Before I could actually start the baking process, I found that there were a few issues that I had to overcome. Lots of the ingredients had become stuck to the packaging and I had to use a tool which could separate the two. Only, some of the time it didn't get rid of all the packaging, and some of the time it ended up getting rid of not just the packaging but some of the ingredient as well. There's actually several tools on the market for doing this, but they all seem to perform slightly differently.

After I got rid of the packaging I noticed that lots of the ingredients had started to spoil and had to be thrown away, but some of them could be salvaged by cutting off the bad parts. There also seemed to be a lot of implements that you can buy to help with the cutting. Wasn't obvious which one was the best, so I used the first one that Google suggested.
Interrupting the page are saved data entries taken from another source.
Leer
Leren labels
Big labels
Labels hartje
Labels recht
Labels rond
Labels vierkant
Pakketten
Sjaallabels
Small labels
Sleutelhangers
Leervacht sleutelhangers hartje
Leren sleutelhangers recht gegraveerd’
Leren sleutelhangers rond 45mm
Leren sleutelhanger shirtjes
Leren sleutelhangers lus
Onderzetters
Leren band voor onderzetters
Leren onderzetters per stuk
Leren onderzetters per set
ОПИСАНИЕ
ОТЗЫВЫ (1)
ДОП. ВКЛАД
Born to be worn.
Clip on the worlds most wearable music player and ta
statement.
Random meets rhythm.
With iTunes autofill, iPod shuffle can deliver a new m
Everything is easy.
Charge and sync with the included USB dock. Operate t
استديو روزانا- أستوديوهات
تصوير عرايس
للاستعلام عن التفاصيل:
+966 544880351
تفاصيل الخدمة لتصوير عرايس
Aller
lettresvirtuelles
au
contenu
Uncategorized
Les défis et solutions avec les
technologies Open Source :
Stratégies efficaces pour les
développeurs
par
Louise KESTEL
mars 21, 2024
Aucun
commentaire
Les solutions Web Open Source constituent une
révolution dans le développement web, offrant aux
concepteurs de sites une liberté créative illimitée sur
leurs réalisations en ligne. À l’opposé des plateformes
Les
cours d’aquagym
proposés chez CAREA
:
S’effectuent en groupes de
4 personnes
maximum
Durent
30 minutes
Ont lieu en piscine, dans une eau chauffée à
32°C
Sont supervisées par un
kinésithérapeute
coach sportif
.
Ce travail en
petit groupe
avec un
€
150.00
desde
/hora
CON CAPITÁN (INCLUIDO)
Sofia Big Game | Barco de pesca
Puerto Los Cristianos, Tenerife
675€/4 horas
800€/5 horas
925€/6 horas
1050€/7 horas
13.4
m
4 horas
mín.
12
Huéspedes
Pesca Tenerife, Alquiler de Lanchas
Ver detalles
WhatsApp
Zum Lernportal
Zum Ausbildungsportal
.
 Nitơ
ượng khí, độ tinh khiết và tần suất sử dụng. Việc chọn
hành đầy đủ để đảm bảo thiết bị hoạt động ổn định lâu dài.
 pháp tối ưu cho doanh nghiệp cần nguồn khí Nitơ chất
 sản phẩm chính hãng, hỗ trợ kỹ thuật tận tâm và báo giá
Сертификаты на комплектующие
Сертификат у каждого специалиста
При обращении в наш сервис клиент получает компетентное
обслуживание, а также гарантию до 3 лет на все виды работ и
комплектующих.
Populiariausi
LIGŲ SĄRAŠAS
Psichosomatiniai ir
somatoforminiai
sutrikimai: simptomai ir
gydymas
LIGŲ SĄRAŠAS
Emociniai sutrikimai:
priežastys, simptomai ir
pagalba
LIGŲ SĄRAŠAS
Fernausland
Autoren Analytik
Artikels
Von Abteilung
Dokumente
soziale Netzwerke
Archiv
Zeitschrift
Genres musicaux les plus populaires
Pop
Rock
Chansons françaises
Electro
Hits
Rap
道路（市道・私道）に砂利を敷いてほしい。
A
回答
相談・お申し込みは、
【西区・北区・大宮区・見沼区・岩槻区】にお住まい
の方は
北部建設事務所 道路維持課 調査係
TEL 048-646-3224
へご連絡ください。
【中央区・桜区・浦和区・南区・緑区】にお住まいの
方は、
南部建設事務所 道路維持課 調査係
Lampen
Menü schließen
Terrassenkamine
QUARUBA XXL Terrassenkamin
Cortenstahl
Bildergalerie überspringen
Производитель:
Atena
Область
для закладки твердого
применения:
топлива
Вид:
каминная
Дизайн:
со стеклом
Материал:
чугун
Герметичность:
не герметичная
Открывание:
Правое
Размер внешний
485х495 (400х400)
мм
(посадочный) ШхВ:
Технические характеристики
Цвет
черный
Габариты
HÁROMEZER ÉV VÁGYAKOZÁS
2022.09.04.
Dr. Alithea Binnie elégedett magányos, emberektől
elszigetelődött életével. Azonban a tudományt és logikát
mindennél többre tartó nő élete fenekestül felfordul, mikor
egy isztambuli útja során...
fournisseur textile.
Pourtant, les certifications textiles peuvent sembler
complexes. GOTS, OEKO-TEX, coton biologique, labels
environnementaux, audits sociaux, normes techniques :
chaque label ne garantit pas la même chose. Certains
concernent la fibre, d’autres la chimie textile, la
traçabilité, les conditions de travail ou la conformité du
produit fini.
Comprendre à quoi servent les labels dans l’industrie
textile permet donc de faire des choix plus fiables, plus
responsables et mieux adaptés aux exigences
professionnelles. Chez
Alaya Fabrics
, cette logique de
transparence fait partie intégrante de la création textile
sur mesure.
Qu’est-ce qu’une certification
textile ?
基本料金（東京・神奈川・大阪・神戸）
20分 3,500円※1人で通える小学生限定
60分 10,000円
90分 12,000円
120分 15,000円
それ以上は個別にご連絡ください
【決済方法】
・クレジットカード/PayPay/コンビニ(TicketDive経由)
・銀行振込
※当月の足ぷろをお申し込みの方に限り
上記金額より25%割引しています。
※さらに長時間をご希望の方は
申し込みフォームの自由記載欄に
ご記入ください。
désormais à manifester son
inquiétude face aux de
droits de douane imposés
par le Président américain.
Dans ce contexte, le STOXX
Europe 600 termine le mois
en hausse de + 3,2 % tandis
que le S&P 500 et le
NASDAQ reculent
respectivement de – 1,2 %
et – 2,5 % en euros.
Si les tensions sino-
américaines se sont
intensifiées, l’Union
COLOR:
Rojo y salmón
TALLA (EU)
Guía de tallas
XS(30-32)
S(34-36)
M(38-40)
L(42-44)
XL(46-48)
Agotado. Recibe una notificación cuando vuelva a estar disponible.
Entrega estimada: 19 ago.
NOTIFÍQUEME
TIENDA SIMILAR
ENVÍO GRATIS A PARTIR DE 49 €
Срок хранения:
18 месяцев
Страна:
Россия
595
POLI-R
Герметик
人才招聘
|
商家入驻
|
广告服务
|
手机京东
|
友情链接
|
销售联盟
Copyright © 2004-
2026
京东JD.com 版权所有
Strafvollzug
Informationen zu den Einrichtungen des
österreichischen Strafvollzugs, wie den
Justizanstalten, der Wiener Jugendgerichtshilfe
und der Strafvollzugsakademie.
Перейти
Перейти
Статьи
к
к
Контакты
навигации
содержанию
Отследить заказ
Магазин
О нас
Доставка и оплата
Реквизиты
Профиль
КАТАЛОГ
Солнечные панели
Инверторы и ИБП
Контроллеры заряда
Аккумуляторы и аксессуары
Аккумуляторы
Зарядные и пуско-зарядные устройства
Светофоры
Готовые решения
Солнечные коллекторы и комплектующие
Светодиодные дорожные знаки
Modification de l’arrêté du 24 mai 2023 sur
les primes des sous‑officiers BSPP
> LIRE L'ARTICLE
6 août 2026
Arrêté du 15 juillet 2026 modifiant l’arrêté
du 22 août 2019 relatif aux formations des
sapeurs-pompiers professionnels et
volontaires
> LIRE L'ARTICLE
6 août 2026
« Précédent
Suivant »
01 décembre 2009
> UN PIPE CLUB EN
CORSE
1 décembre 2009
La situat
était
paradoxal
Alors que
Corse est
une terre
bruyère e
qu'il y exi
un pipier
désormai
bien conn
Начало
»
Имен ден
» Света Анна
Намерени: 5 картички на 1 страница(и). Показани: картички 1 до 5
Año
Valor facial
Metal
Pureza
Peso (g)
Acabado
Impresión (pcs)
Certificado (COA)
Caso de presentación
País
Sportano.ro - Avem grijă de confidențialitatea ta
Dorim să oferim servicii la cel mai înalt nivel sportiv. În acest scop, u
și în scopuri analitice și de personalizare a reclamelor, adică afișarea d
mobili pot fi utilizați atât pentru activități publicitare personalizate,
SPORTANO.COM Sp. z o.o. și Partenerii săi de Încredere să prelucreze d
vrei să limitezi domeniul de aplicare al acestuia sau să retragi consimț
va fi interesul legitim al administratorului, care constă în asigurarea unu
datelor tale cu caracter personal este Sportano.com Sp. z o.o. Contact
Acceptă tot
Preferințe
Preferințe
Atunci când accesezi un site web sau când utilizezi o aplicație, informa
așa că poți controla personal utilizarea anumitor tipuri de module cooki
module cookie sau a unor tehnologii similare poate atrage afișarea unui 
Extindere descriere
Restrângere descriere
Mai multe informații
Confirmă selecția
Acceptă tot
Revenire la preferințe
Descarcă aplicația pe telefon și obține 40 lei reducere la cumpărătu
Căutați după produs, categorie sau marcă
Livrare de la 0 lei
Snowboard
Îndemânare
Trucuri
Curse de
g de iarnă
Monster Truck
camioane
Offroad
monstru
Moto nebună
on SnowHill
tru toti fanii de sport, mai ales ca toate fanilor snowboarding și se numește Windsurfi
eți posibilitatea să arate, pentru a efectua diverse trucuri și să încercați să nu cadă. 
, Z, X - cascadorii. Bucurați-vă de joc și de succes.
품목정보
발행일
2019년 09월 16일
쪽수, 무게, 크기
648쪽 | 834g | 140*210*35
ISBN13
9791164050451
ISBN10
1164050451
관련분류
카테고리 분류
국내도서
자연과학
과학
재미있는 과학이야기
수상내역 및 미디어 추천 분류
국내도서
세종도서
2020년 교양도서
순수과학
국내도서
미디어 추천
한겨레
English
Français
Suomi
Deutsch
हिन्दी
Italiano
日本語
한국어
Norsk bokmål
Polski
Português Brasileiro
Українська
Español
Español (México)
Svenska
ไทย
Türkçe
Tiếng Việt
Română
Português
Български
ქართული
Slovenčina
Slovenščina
At this point it was kind of frustrating to notice that a small proportion of my ingredients weren't cake ingredients at all. I had to throw them all away, but I think that some of them may have ended up in the final cake.

When it came to the actual baking, I was a bit overwhelmed by the fact that there were dozens of different manufacturers who all claimed that I could make a better cake if only I used their brand of oven. Nearly all of these ovens just let you put your raw ingredients in one slot — after you have removed packaging, the spoilt ingredients, and the non-cake ingredients — and voila, out comes your cake!

I chose one of the more popular ovens on the market and waited patiently for many hours as my cake baked happily in the oven. When the timer buzzed and I took the cake out, I was surprised to that many of the raw ingredients were left behind in the oven's 'waste overflow unit'. The real surprise however, was that the finished cake didn't really look anything like the — admittedly blurry — photo that came with the recipe. 

The cake had many different layers, but they weren't quite all the same size and some of them seemed to have been assembled in the wrong order. The pattern on the cake decoration — yes this oven also decorates the cake — was inconsistent at best. It would mostly use one color of icing, but every now and then, it would insert a different color. The same thing happened with the fillings, it would randomly switch from one flavor to another, and then back again. It was almost like there were two different cakes which had  been squished together to make a new one.

When I finally showed the cake to one my baking friends, I was hoping that he would enjoy it. However, all he kept asking me was "How big are the layers?". When I told him, he replied "My cake has bigger layers so yours can't be very good", and then he left. How rude. I took it to another friend and she just said "Your cake is smaller than mine so mine must be better". She also left without trying it. Finally, I took it to another baking colleague. Before I could show him the cake he just said "My cake has most of the common ingredients expected in all cakes, how many does yours have?". I didn't know so he left.

Making cakes is a very strange business.